2015 yılında hiç boş durmayan AB Komisyonu, Aralık ayında Avrupa Güvenlik Gündemi[4]nde yer alan en önemli taahhütlerden biri olan AB Internet Forumu[5] gerçekleştirerek AB diplomatları ile büyük IT şirketleri, Europol, AB Parlamentosu gibi katılımcıları bir araya getirmiş ve internette var olan zararlı içeriklere karşı standart bir yaklaşım geliştirilmesi için özel teşebbüs ile AB kurum ve kuruluşlarının bir araya gelmesine vesile olmuştur. Nefret söylemine karşı geliştirilecek metotların dışında Forum’da kamunun internet aracılığıyla yayılan terörist propagandadan nasıl korunması gerektiği ve bu mücadeleye dair nasıl önlemler alınabileceği de tartışılmıştır.

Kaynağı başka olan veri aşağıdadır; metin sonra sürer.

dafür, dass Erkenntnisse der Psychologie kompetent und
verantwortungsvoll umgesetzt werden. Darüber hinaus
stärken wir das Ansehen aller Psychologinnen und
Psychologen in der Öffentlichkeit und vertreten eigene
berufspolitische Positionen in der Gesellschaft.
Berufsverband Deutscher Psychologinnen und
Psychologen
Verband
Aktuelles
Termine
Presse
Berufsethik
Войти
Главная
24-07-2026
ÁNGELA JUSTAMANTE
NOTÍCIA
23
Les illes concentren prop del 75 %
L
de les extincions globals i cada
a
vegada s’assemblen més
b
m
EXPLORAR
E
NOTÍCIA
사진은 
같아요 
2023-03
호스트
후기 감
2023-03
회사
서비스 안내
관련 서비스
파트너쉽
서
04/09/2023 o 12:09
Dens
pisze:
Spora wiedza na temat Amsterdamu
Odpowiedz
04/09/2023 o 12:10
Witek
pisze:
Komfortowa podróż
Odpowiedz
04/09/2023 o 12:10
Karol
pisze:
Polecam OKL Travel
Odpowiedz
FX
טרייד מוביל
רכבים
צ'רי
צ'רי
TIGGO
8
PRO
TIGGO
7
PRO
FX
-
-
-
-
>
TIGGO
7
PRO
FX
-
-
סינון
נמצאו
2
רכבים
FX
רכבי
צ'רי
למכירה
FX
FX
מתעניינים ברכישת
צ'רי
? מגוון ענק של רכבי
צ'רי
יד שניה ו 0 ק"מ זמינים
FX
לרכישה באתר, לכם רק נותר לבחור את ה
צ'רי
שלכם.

Bu yıl süregelen önce Paris daha sonrasında Brüksel’de gerçeklesen terör saldırılarının yarattığı panik ortamı sadece toplum ile sınırlı kalmamış, AB kurum ve kuruluşlarını saldırıları hem online hem de offline olarak önlemeye dair tedbirlerin alınması gerektiğinin sinyalini vermiştir. Bu nedenle, 24 Mart 2016 tarihinde AB Adalet ve İçişleri Bakanlar Kurulu birlikte bir bildiri[6] yayınlamıştır.  Bildiri,  22 Mart 2016 tarihinde Brüksel’de gerçeklesen terör saldırısının ardından online terör ile mücadelede alınması gereken önlemler 10 madde ile sayılmıştır. Önlemlerin içerisinde hepimizin uçak bileti alırken çoğu kez karşılaştığı fakat ne anlama geldiğini bilmediği PNR yani Yolcu İsim Kaydı[7] Direktifi’nin Nisan 2016’dan itibaren ivedilikle yürürlüğe girmesi ve yolcu bilgi birimlerinin söz konusu veri değişimlerini yapabilmesini de içeren maddelere yer verilmiştir. Başka bir deyişle, AB’nin IT şirketleri ile terörist propaganda ve internette nefret söylemine karşı Haziran 2016 tarihi ile mutabakata vardığı Kurallar, AB ile özel sektörün işbirliğini daha da yoğunlaştıracaktır.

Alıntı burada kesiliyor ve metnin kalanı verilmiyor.